[Start of Attachment]

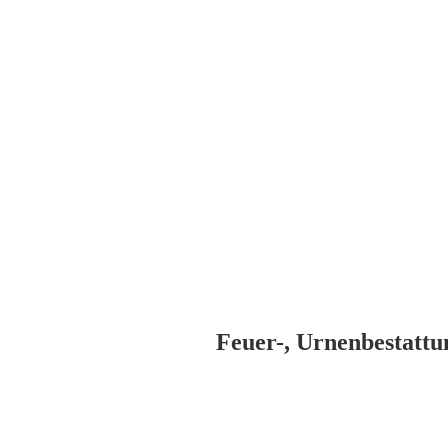
Feuer-, Urnenbestattu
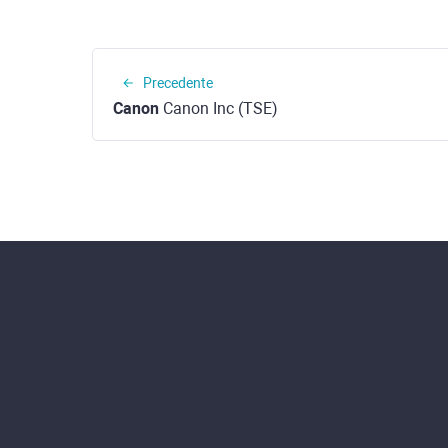
Precedente
Canon
Canon Inc (TSE)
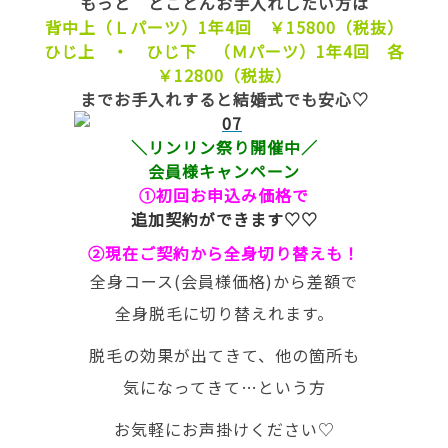
もっと とことんお手入れしたい方は
背中上（Ｌパーツ）1年4回 ￥15800（税抜）
ひじ上 ・ ひじ下 （Ｍパーツ）1年4回 各
￥12800（税抜）
までお手入れすると結婚式でも安心♡
＼リンリン祭り開催中／
会員様キャンペーン
①初回お申込み価格で
追加契約ができます♡♡
②現在ご契約から全身切り替えも！
全身コース(会員様価格)から差額で
全身脱毛に切り替えれます。
脱毛の効果が出てきて、他の箇所も
気になってきて…という方
お気軽にお声掛けください♡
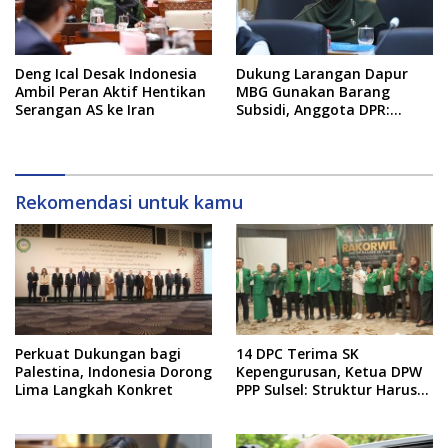
Deng Ical Desak Indonesia
Dukung Larangan Dapur
Ambil Peran Aktif Hentikan
MBG Gunakan Barang
Serangan AS ke Iran
Subsidi, Anggota DPR:
Kualitas Layanan Harus
Tetap Dijaga
Rekomendasi untuk kamu
Perkuat Dukungan bagi
14 DPC Terima SK
Palestina, Indonesia Dorong
Kepengurusan, Ketua DPW
Lima Langkah Konkret
PPP Sulsel: Struktur Harus
Benar-benar Kuat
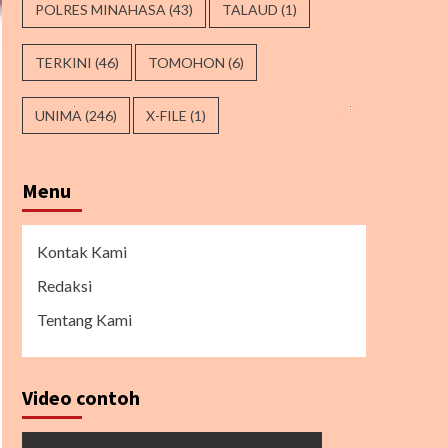
POLRES MINAHASA
(43)
TALAUD
(1)
TERKINI
(46)
TOMOHON
(6)
UNIMA
(246)
X-FILE
(1)
Menu
Kontak Kami
Redaksi
Tentang Kami
Video contoh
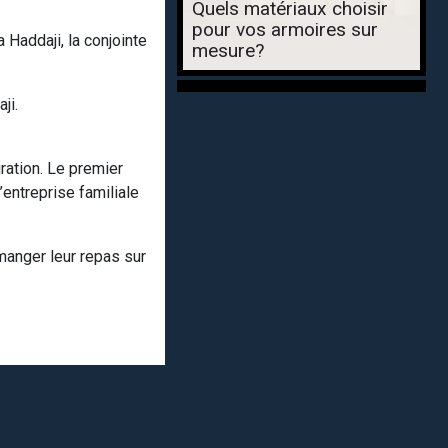
Quels matériaux choisir
pour vos armoires sur
 Haddaji, la conjointe
mesure?
ji.
uration. Le premier
’entreprise familiale
manger leur repas sur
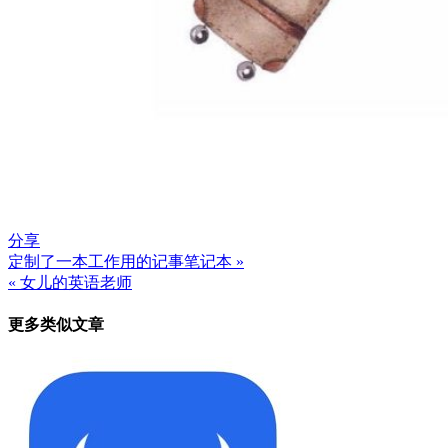
分享
定制了一本工作用的记事笔记本 »
文
« 女儿的英语老师
章
更多类似文章
导
航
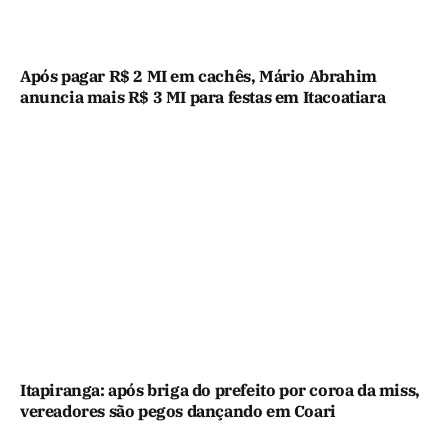
Após pagar R$ 2 MI em cachês, Mário Abrahim
anuncia mais R$ 3 MI para festas em Itacoatiara
Itapiranga: após briga do prefeito por coroa da miss,
vereadores são pegos dançando em Coari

[End of Attachment]

**Task directions:** Starting at the line that contains "追加契約ができます♡♡", reproduce each line exactly through the end of the entries above, leaving every picture out.

**Final answer:**
追加契約ができます♡♡
②現在ご契約から全身切り替えも！
全身コース(会員様価格)から差額で
全身脱毛に切り替えれます。
脱毛の効果が出てきて、他の箇所も
気になってきて…という方
お気軽にお声掛けください♡
Deng Ical Desak Indonesia
Dukung Larangan Dapur
Ambil Peran Aktif Hentikan
MBG Gunakan Barang
Serangan AS ke Iran
Subsidi, Anggota DPR:
Kualitas Layanan Harus
Tetap Dijaga
Rekomendasi untuk kamu
Perkuat Dukungan bagi
14 DPC Terima SK
Palestina, Indonesia Dorong
Kepengurusan, Ketua DPW
Lima Langkah Konkret
PPP Sulsel: Struktur Harus
Benar-benar Kuat
POLRES MINAHASA
(43)
TALAUD
(1)
TERKINI
(46)
TOMOHON
(6)
UNIMA
(246)
X-FILE
(1)
Menu
Kontak Kami
Redaksi
Tentang Kami
Video contoh
Quels matériaux choisir
pour vos armoires sur
 Haddaji, la conjointe
mesure?
ji.
uration. Le premier
’entreprise familiale
manger leur repas sur
分享
定制了一本工作用的记事笔记本 »
文
« 女儿的英语老师
章
更多类似文章
导
航
Após pagar R$ 2 MI em cachês, Mário Abrahim
anuncia mais R$ 3 MI para festas em Itacoatiara
Itapiranga: após briga do prefeito por coroa da miss,
vereadores são pegos dançando em Coari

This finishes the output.